§ What is needed
The result should be every line in the data below that carries the string "posko".

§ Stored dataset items
# # # # # # #

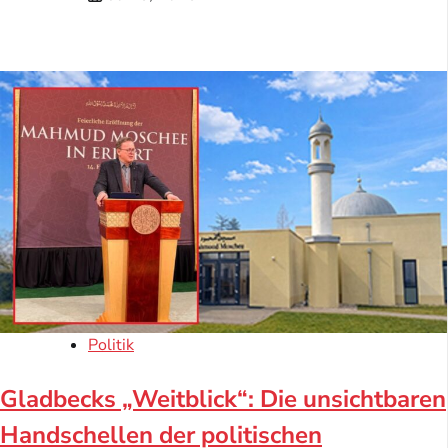
Politik
Gladbecks „Weitblick“: Die unsichtbaren
Handschellen der politischen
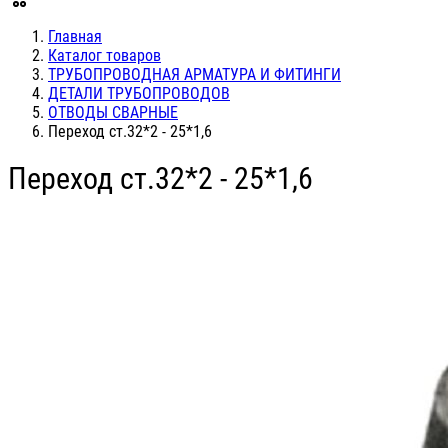
Главная
Каталог товаров
ТРУБОПРОВОДНАЯ АРМАТУРА И ФИТИНГИ
ДЕТАЛИ ТРУБОПРОВОДОВ
ОТВОДЫ СВАРНЫЕ
Переход ст.32*2 - 25*1,6
Переход ст.32*2 - 25*1,6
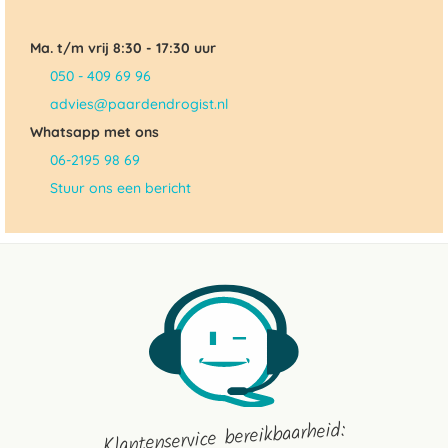
Ma. t/m vrij 8:30 - 17:30 uur
050 - 409 69 96
advies@paardendrogist.nl
Whatsapp met ons
06-2195 98 69
Stuur ons een bericht
Klantenservice bereikbaarheid:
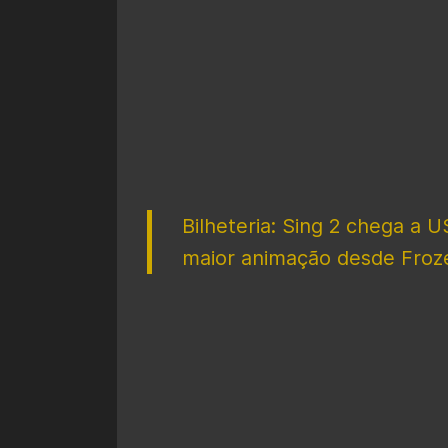
Bilheteria: Sing 2 chega a 
maior animação desde Froze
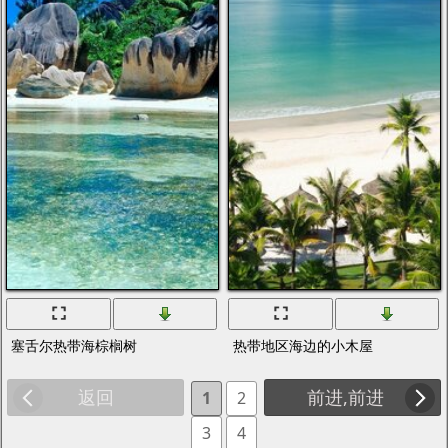
塞舌尔热带海棕榈树
热带地区海边的小木屋
返回
前进,前进
1
2
3
4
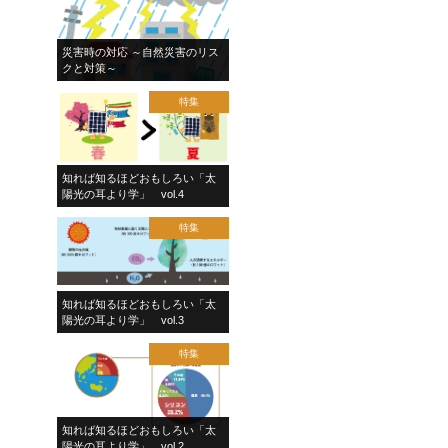
災害時の対応 ～自然災害のリス
クと対策～
特集
知れば知るほどおもしろい「太
陽光の耳より学」 vol.4
特集
知れば知るほどおもしろい「太
陽光の耳より学」 vol.3
特集
知れば知るほどおもしろい「太
陽光の耳より学」 vol.2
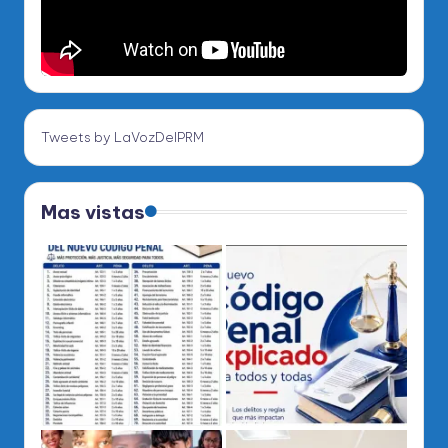
Tweets by LaVozDelPRM
Mas vistas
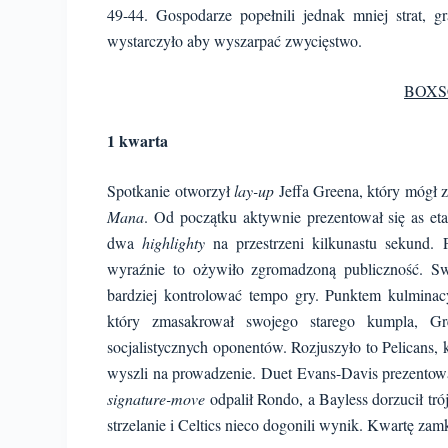
49-44. Gospodarze popełnili jednak mniej strat, g
wystarczyło aby wyszarpać zwycięstwo.
BOXS
1 kwarta
Spotkanie otworzył
lay-up
Jeffa Greena, który mógł 
Mana
. Od początku aktywnie prezentował się as 
dwa
highlighty
na przestrzeni kilkunastu sekund
wyraźnie to ożywiło zgromadzoną publiczność. Sw
bardziej kontrolować tempo gry. Punktem kulmin
który zmasakrował swojego starego kumpla, Gr
socjalistycznych oponentów. Rozjuszyło to Pelicans,
wyszli na prowadzenie. Duet Evans-Davis prezentowa
signature-move
odpalił Rondo, a Bayless dorzucił tr
strzelanie i Celtics nieco dogonili wynik. Kwartę zam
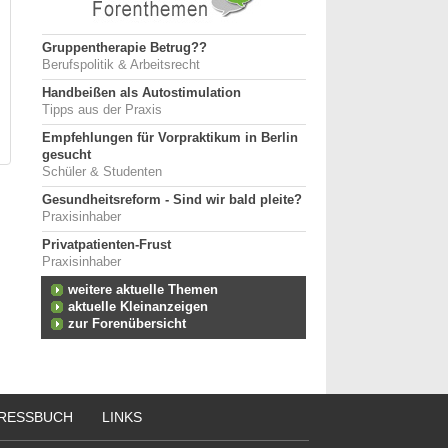
Gruppentherapie Betrug??
Berufspolitik & Arbeitsrecht
Handbeißen als Autostimulation
Tipps aus der Praxis
Empfehlungen für Vorpraktikum in Berlin
gesucht
Schüler & Studenten
Gesundheitsreform - Sind wir bald pleite?
Praxisinhaber
Privatpatienten-Frust
Praxisinhaber
weitere aktuelle Themen
aktuelle Kleinanzeigen
zur Forenübersicht
RESSBUCH
LINKS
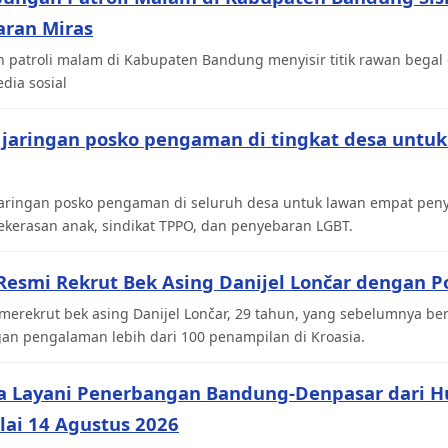
aran Miras
 patroli malam di Kabupaten Bandung menyisir titik rawan bega
dia sosial
jaringan posko pengaman di tingkat desa untu
aringan posko pengaman di seluruh desa untuk lawan empat penyak
ekerasan anak, sindikat TPPO, dan penyebaran LGBT.
esmi Rekrut Bek Asing Danijel Lončar dengan Po
merekrut bek asing Danijel Lončar, 29 tahun, yang sebelumnya be
gan pengalaman lebih dari 100 penampilan di Kroasia.
a Layani Penerbangan Bandung-Denpasar dari H
lai 14 Agustus 2026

# # # # # # #

§ Answer to the problem
jaringan posko pengaman di tingkat desa untu
aringan posko pengaman di seluruh desa untuk lawan empat penyak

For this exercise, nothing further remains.